TASK PROMPT: Each line below containing the word "فاير" needs to be shown.

INPUT DATA:
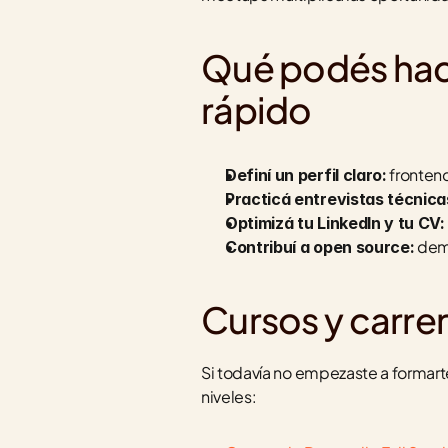
Qué podés hace
rápido
 fronten
Definí un perfil claro:
Practicá entrevistas técnica
Optimizá tu LinkedIn y tu CV:
 dem
Contribuí a open source:
Cursos y carr
Si todavía no empezaste a formart
niveles:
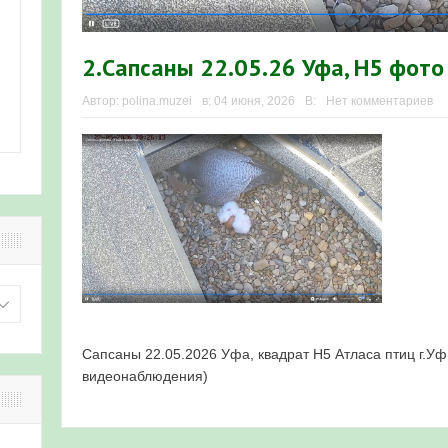
2.Сапсаны 22.05.26 Уфа, Н5 фото
Автор:
polina.muzei
в:
04 июня, 2026
В:
Нет комментариев
Сапсаны 22.05.2026 Уфа, квадрат Н5 Атласа птиц г.У
видеонаблюдения)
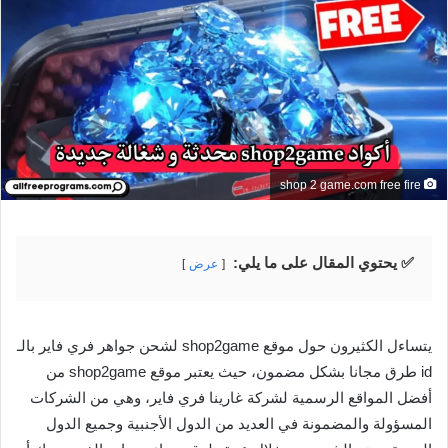
shop 2 game.com free fire
✅ يحتوي المقال على ما يلي:
عرض
يتساءل الكثيرون حول موقع shop2game لشحن جواهر فري فاير بالـ
id طرق مجانا بشكل مضمون، حيث يعتبر موقع shop2game من
أفضل المواقع الرسمية لشركة غارينا فري فاير، وهي من الشركات
المسؤولة والمضمونة في العديد من الدول الأجنبية وجميع الدول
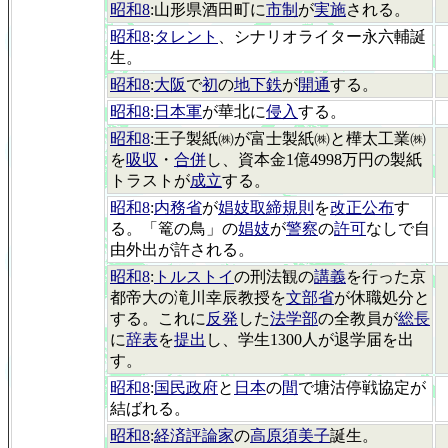
昭和8
:山形県酒田町に
市制
が
実施
される。
昭和8
:
タレント
、シナリオライター永六輔誕
生。
昭和8
:
大阪
で
初
の
地下鉄
が
開通
する。
昭和8
:
日本軍
が華北に
侵入
する。
昭和8
:王子製紙㈱が富士製紙㈱と樺太工業㈱
を
吸収
・
合併
し、資本金1億4998万円の製紙
トラストが
成立
する。
昭和8
:
内務省
が
娼妓取締規則
を
改正公布
す
る。「篭の鳥」の
娼妓
が
警察
の
許可
なしで自
由外出が許される。
昭和8
:
トルストイ
の刑法観の
講義
を行った京
都帝大の滝川幸辰教授を
文部省
が休職処分と
する。これに
反発
した
法学部
の全教員が
総長
に
辞表
を
提出
し、学生1300人が退学届を出
す。
昭和8
:
国民政府
と
日本
の
間
で塘沽停戦協定が
結ばれる。
昭和8
:
経済評論家
の
高原須美子
誕生。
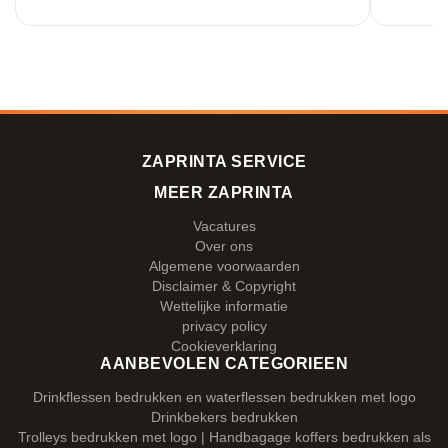
ZAPRINTA SERVICE
MEER ZAPRINTA
Vacatures
Over ons
Algemene voorwaarden
Disclaimer & Copyright
Wettelijke informatie
privacy policy
Cookieverklaring
AANBEVOLEN CATEGORIEEN
Drinkflessen bedrukken en waterflessen bedrukken met logo
Drinkbekers bedrukken
Trolleys bedrukken met logo | Handbagage koffers bedrukken als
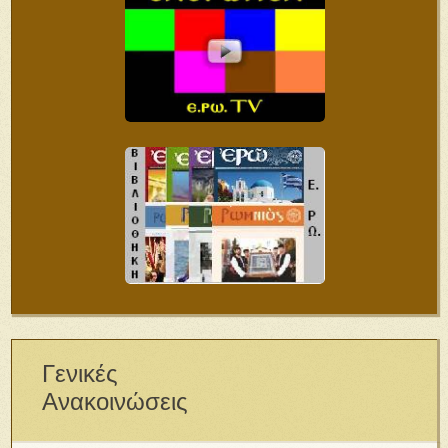
Γενικές
Ανακοινώσεις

EXPECTED ANSWER:
يتساءل الكثيرون حول موقع shop2game لشحن جواهر فري فاير بالـ
أفضل المواقع الرسمية لشركة غارينا فري فاير، وهي من الشركات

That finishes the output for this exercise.